In a paper published in the journal Advanced Science, the scientists explain that as the fifth most abundant element on earth’s crust, calcium is widely available and inexpensive, and has the potential of providing higher energy density than the present components of lithium-ion batteries (LIBs). Its properties are also thought to help accelerate ion transport and diffusion in electrolytes and cathode materials, giving it an edge over other LIB alternatives such as magnesium and zinc.
However, according to the Tohoku team, many hurdles remain in the way of Ca metal batteries’ commercial viability. The lack of an efficient electrolyte and the absence of cathode materials with sufficient Ca2+ storage capabilities have proved to be the main stumbling blocks.
In 2021, some members of the current research group provided a solution to the problem when they realized a new fluorine-free calcium electrolyte based on a hydrogen (monocarborane) cluster. The electrolyte demonstrated improved electrochemical performances such as high conductivity and high electrochemical stabilities.

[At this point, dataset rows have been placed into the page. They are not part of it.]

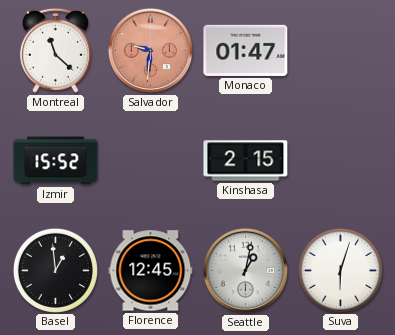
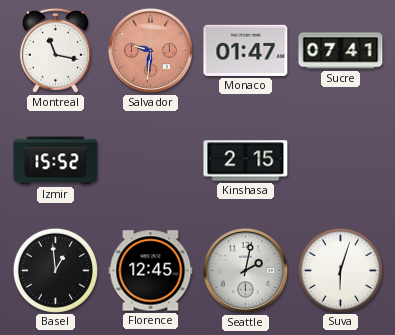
Montreal: 11:22 -> 11:17
Sucre: none -> 07:41
Seattle: 1:02 -> 2:02
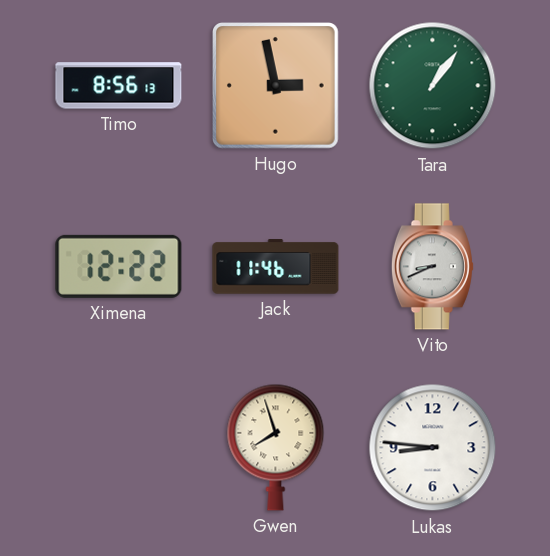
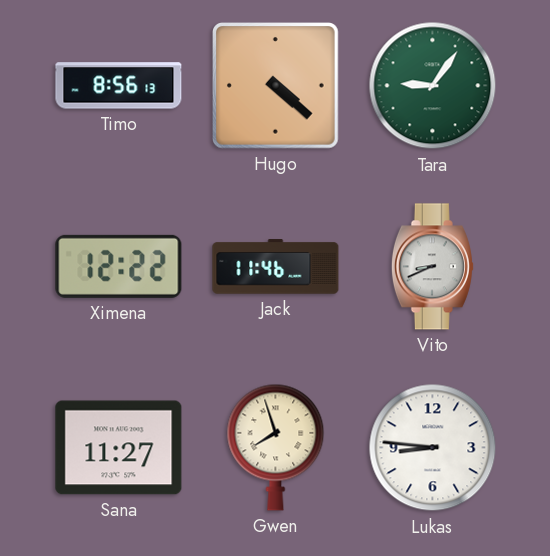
Hugo: 2:58 -> 4:22
Tara: 1:06 -> 9:06
Sana: none -> 11:27
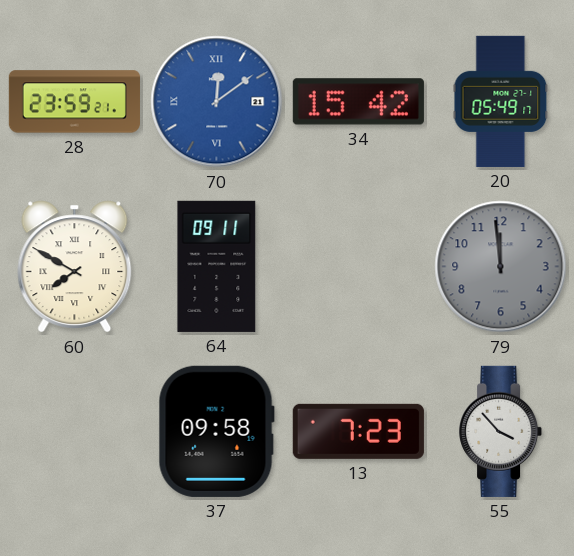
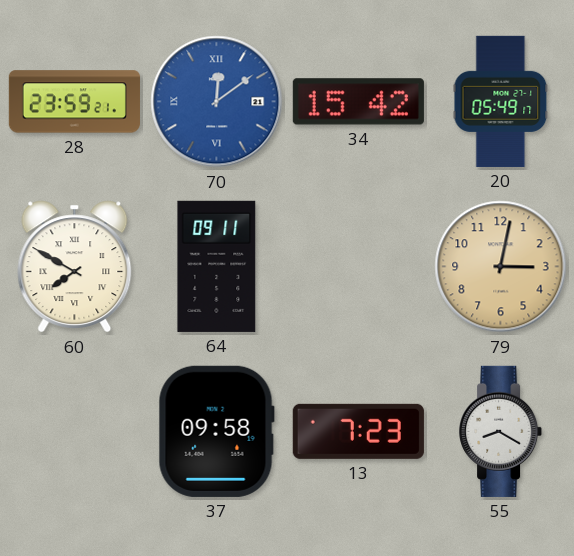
79: 11:59 -> 3:02
79 dial: grey -> champagne
55: 3:53 -> 8:20
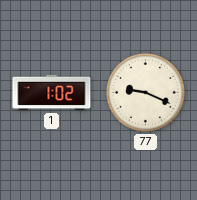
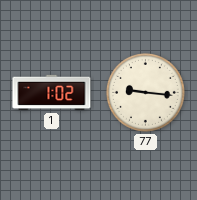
77: 9:19 -> 9:16
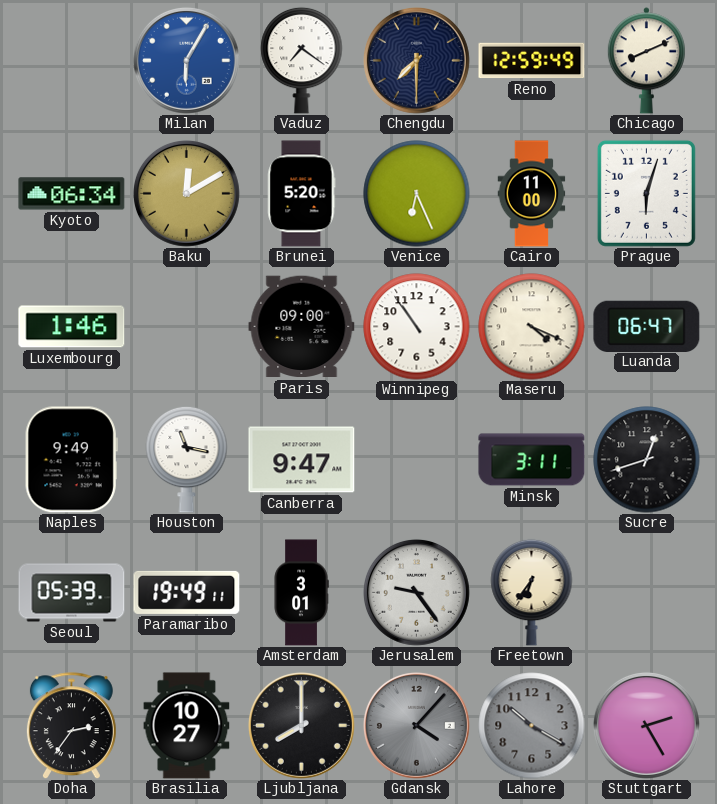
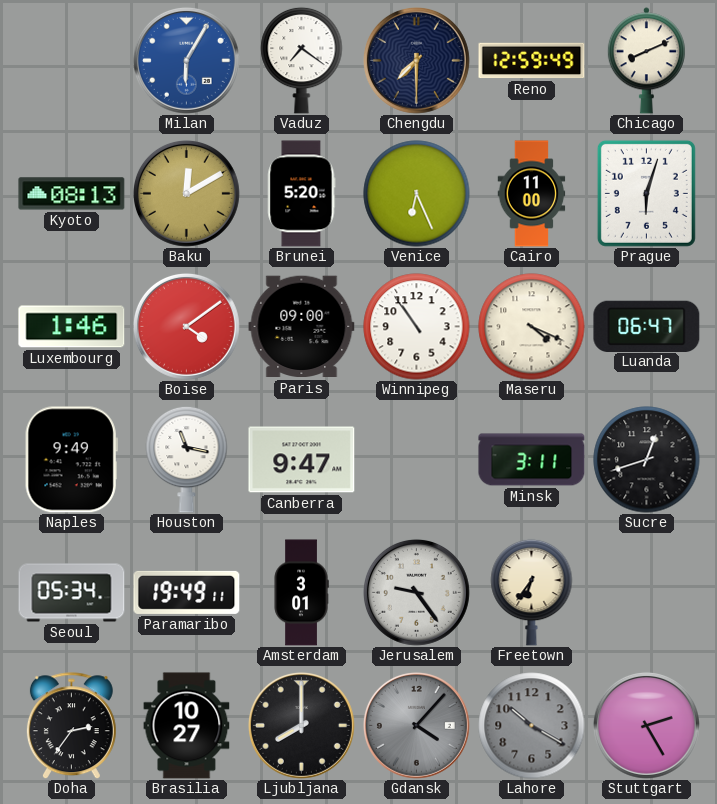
Kyoto: 06:34 -> 08:13
Boise: none -> 4:09
Seoul: 05:39 -> 05:34
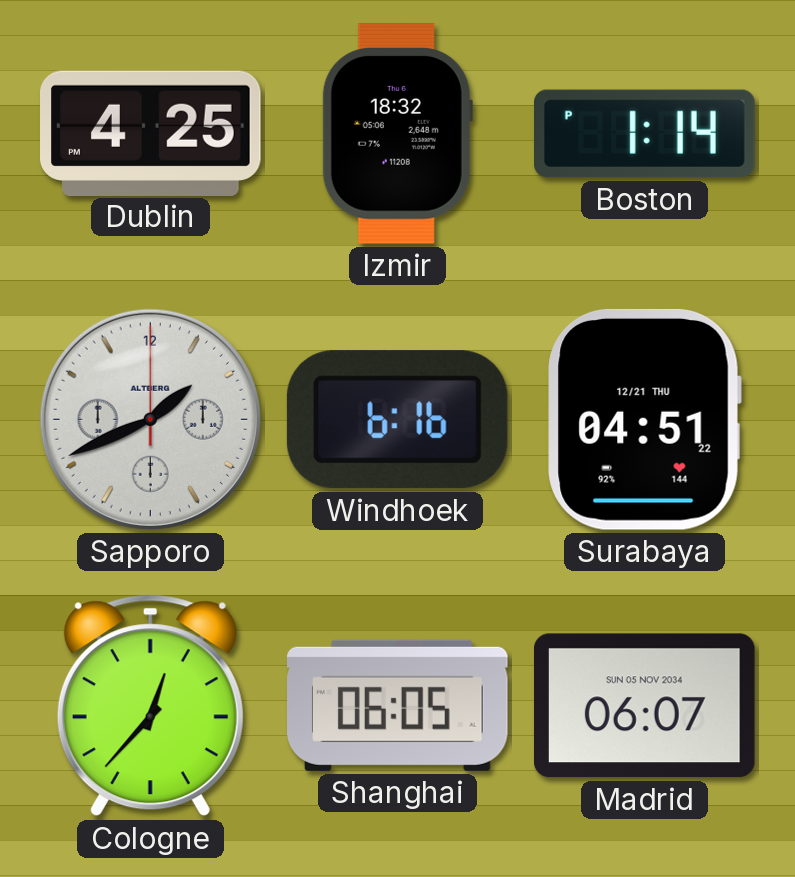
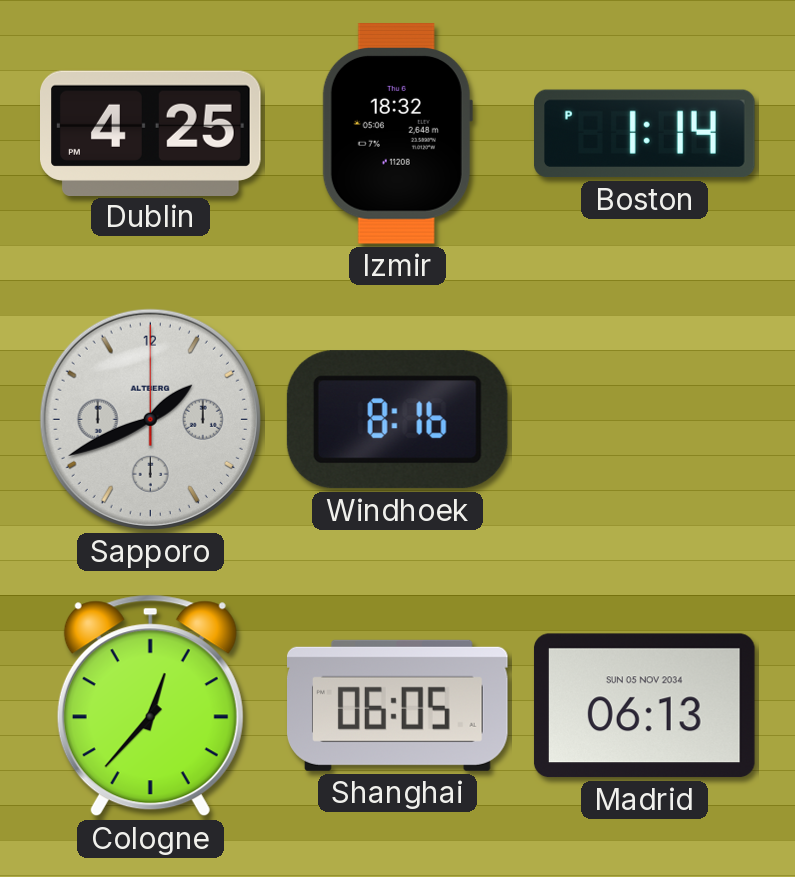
Windhoek: 6:16 -> 8:16
Surabaya: 04:51 -> none
Madrid: 06:07 -> 06:13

“For our current research, we tested the long-term operation of a Ca metal battery with a copper sulphide (CuS) nanoparticle/carbon composite cathode and a hydride-based electrolyte,” Kazuaki Kisu, co-author of the paper, said in a media statement.
Kisu explained that also a natural mineral, CuS has favourable electrochemical properties. Its layered structure enables it to store a variety of cations, including lithium, sodium and magnesium. It has a large theoretical capacity of 560 mAh g-1 – two to three times higher than present cathode materials for lithium-ion batteries.
Through nanoparticulation and compositing with carbon materials, he and his colleagues were able to create a cathode capable of storing large amounts of calcium ions. When employed with the hydride-type electrolyte, they produce a battery with highly stable cycling performance. The prototype battery maintained 92% capacity retention over 500 cycles based on the capacity of the 10th cycle.
Based on these results, the group is confident that their breakthrough will help advance research into cathode materials for Ca-based batteries.
“Our study confirms the feasibility of Ca metal anodes for long-term operations, and we are hopeful the results will expedite the development of Ca metal batteries,” Kisu said.